The truth about gastric bypass surgery


Gastric bypass surgery is in the news constantly, it seems, but the facts aren’t always there. WebMD.com offers these comments on this radical procedure.

Surgery Overview

Gastric bypass surgery makes the stomach smaller and allows food to bypass part of the small intestine. You will feel full more quickly than when your stomach was its original size, which reduces the amount of food you eat and thus the calories consumed. Bypassing part of the intestine also results in fewer calories being absorbed. This leads to weight loss.

The most common gastric bypass surgery is a Roux-en-Y gastric bypass. In normal digestion, food passes through the stomach and enters the small intestine, where most of the nutrients and calories are absorbed. It then passes into the large intestine (colon), and the remaining waste is eventually excreted.
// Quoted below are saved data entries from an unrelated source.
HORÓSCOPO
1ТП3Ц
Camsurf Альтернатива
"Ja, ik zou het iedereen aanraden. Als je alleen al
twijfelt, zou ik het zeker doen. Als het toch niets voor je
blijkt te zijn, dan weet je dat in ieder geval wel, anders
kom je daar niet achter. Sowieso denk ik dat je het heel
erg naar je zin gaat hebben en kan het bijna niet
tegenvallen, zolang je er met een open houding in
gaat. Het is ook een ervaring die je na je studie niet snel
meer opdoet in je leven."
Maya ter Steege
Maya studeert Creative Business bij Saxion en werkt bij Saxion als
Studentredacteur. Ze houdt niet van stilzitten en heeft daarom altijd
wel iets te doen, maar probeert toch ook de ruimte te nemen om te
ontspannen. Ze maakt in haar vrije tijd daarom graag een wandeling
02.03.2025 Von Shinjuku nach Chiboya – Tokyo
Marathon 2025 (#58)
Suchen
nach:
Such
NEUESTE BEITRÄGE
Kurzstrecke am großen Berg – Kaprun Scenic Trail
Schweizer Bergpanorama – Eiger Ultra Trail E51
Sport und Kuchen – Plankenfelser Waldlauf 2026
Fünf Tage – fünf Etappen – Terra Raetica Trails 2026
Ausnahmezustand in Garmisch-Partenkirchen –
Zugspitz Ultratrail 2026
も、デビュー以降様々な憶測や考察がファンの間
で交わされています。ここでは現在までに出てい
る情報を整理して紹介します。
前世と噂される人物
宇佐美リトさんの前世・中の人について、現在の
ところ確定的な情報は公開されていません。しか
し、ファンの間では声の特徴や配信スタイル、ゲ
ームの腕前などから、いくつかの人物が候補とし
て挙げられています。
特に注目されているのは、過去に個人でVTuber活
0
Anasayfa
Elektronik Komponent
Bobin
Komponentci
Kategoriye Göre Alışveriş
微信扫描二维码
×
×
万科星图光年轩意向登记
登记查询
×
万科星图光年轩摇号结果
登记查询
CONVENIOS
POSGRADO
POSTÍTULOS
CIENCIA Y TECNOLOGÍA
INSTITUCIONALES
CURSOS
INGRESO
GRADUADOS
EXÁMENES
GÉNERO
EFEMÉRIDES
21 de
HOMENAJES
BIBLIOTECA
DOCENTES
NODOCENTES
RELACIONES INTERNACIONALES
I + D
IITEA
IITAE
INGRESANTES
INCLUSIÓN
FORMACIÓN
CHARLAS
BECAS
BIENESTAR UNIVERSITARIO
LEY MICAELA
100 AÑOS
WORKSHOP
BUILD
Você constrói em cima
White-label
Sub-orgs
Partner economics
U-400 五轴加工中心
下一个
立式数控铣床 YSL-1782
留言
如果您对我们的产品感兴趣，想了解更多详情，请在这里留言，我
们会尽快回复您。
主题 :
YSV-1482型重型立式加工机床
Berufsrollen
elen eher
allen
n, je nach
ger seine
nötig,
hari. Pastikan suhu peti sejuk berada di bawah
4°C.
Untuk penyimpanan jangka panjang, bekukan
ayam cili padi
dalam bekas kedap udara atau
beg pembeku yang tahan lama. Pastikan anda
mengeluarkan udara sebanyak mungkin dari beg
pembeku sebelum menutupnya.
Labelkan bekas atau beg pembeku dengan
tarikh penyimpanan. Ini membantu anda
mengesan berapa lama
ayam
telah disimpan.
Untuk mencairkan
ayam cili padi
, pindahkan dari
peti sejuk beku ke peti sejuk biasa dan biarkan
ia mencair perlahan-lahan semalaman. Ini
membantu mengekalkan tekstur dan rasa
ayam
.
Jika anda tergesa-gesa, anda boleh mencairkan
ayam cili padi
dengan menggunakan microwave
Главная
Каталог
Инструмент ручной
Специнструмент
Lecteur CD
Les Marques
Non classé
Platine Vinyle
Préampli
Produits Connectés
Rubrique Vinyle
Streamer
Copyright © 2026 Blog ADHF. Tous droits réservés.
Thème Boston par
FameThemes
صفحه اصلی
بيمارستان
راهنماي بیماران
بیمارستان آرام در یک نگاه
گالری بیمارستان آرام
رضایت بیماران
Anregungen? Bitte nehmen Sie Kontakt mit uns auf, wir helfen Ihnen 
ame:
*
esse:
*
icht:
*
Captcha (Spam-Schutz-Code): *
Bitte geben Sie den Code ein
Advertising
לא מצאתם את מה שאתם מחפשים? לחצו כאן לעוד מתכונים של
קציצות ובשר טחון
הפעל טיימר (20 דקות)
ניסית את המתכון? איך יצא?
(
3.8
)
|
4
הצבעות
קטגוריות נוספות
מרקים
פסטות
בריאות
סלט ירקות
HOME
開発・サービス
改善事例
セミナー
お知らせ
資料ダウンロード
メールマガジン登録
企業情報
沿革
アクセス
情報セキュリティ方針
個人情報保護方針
In a Roux-en-Y gastric bypass, the stomach is made smaller by creating a small pouch at the top of the stomach using surgical staples or a plastic band. The smaller stomach is connected directly to the middle portion of the small intestine (jejunum), bypassing the rest of the stomach and the upper portion of the small intestine (duodenum).

This procedure can be done by making a large incision in the abdomen (an open procedure) or by making a small incision and using small instruments and a camera to guide the surgery (laparoscopic approach).

What To Expect After Surgery

This surgery usually involves a 4- to 6-day hospital stay (2 to 3 days for a laparoscopic approach). Most people can return to their normal activities within 3 to 5 weeks.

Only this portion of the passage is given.